The study presents data from 56 institutional digital repositories from eleven countries, including the USA, Canada, Australia, Germany, South Africa, India, Turkey and other countries. The 121-page study presents more than 200 tables of data and commentary and is based on data from higher education libraries and other institutions involved in institutional digital repository development.The web site gives a table of contents and a short sample.
In more than 300 tables and associated commentary the report describes norms and benchmarks for budgets, software use, manpower needs and deployment, financing, usage, marketing and other facets of the management of international digital repositories.
The report helps to answer questions such as: who contributes to the repositories and on what terms? Who uses the repositories? What do they contain and how fast are they growing, in terms of content and end use? What measures have repositories used to gain faculty and other researcher participation? How successful have these methods been? How has the repository been marketed and cataloged? What has been the financial impact? Data is broken out by size and type of institution for easier benchmarking.

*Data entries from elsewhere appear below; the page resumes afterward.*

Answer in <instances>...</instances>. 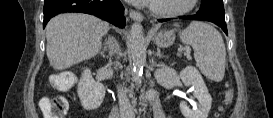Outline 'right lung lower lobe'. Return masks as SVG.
Instances as JSON below:
<instances>
[{"instance_id":"obj_1","label":"right lung lower lobe","mask_w":273,"mask_h":118,"mask_svg":"<svg viewBox=\"0 0 273 118\" xmlns=\"http://www.w3.org/2000/svg\"><path fill=\"white\" fill-rule=\"evenodd\" d=\"M65 12L95 15L121 28L126 25L120 0H45L43 28L53 16Z\"/></svg>"}]
</instances>
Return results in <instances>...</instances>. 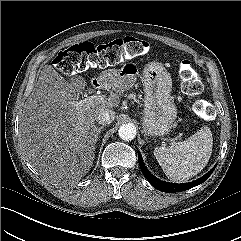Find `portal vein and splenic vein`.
I'll list each match as a JSON object with an SVG mask.
<instances>
[{"mask_svg":"<svg viewBox=\"0 0 241 241\" xmlns=\"http://www.w3.org/2000/svg\"><path fill=\"white\" fill-rule=\"evenodd\" d=\"M105 101H106V99H105L104 95H92V96H89V97L85 98L84 100L80 101L79 103H77V105L81 104L82 102L104 103Z\"/></svg>","mask_w":241,"mask_h":241,"instance_id":"1","label":"portal vein and splenic vein"}]
</instances>
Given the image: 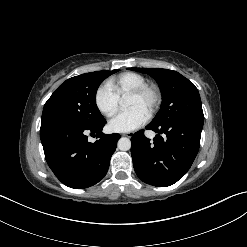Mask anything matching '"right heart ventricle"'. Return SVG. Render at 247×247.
<instances>
[{"instance_id": "obj_1", "label": "right heart ventricle", "mask_w": 247, "mask_h": 247, "mask_svg": "<svg viewBox=\"0 0 247 247\" xmlns=\"http://www.w3.org/2000/svg\"><path fill=\"white\" fill-rule=\"evenodd\" d=\"M145 84H147V79L143 75L135 72L123 73L109 82V86L118 97H124L132 90Z\"/></svg>"}]
</instances>
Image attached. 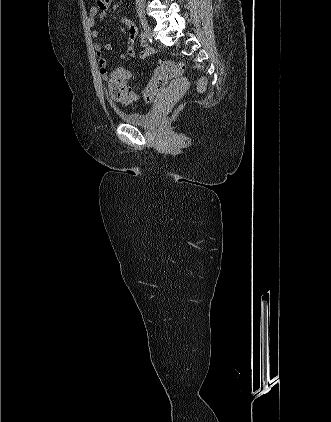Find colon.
Wrapping results in <instances>:
<instances>
[{
  "label": "colon",
  "mask_w": 331,
  "mask_h": 422,
  "mask_svg": "<svg viewBox=\"0 0 331 422\" xmlns=\"http://www.w3.org/2000/svg\"><path fill=\"white\" fill-rule=\"evenodd\" d=\"M184 71V65L173 61H160L156 68V78L163 81L164 79H172L180 76ZM130 79V72L124 68H118L110 73L108 80V89L111 97L117 101H126L134 99L135 95L132 92L128 81ZM205 80H200L198 84L199 91L205 88Z\"/></svg>",
  "instance_id": "obj_1"
}]
</instances>
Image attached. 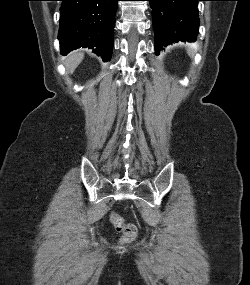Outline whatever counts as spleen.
<instances>
[{"instance_id":"1","label":"spleen","mask_w":250,"mask_h":285,"mask_svg":"<svg viewBox=\"0 0 250 285\" xmlns=\"http://www.w3.org/2000/svg\"><path fill=\"white\" fill-rule=\"evenodd\" d=\"M188 54H189L190 57H192V58L194 57V52L192 50H190V49L188 50Z\"/></svg>"}]
</instances>
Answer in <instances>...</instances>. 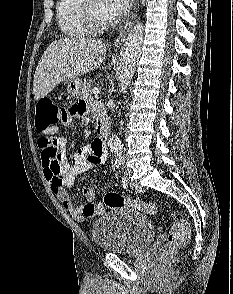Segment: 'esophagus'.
<instances>
[{
    "mask_svg": "<svg viewBox=\"0 0 233 294\" xmlns=\"http://www.w3.org/2000/svg\"><path fill=\"white\" fill-rule=\"evenodd\" d=\"M137 7H138V0H136V2L134 4V8H133L132 14L130 15V17L125 22V25H124L122 31L120 32L119 36L114 41V45L115 46L118 47V46H121L124 43L125 38H126V35H127L128 31H129V29L131 28L132 20L135 17V13H136Z\"/></svg>",
    "mask_w": 233,
    "mask_h": 294,
    "instance_id": "1",
    "label": "esophagus"
}]
</instances>
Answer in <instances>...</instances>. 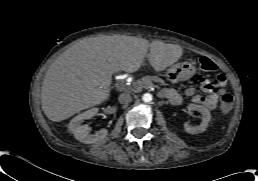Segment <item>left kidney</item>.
I'll use <instances>...</instances> for the list:
<instances>
[{"mask_svg": "<svg viewBox=\"0 0 258 181\" xmlns=\"http://www.w3.org/2000/svg\"><path fill=\"white\" fill-rule=\"evenodd\" d=\"M190 107L192 109L198 111L202 115L201 122H200L199 125H195V126H193L190 123H186L185 124V131L188 134H199V133H202V132L206 131V129L208 127V124L211 120L210 111L206 107H204L202 105H198V104H191Z\"/></svg>", "mask_w": 258, "mask_h": 181, "instance_id": "obj_1", "label": "left kidney"}]
</instances>
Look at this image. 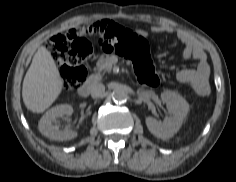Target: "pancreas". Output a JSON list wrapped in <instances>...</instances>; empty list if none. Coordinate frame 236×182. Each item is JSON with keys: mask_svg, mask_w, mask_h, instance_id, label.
<instances>
[{"mask_svg": "<svg viewBox=\"0 0 236 182\" xmlns=\"http://www.w3.org/2000/svg\"><path fill=\"white\" fill-rule=\"evenodd\" d=\"M112 62L110 61V58L108 56L100 57L97 61V67L99 70H107L110 71L112 69ZM93 78L95 76H92Z\"/></svg>", "mask_w": 236, "mask_h": 182, "instance_id": "cf45deb5", "label": "pancreas"}]
</instances>
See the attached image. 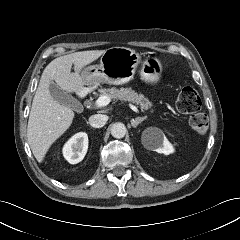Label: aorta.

If you've never ordered a professional report before, you're first question will be "is it worth it?" Good question. EUR 96 ($138) may not be a lot of money for some organizations. And it might be what some are willing to pay for specific pieces of data. Experience has taught me that if you are willing to pay the report's cost for a few key data points, then it's worth it. For example, are they specific pages in the table of contents that you view as being "must haves"? If the answer is "yes" and you can bear the cost, then do it. If you can't see any data that you need or the cost is too much, then don't order the report. It could be that the data is actually available elsewhere (sometimes that's true) or that you can use other -- more readily available data -- as a substitute.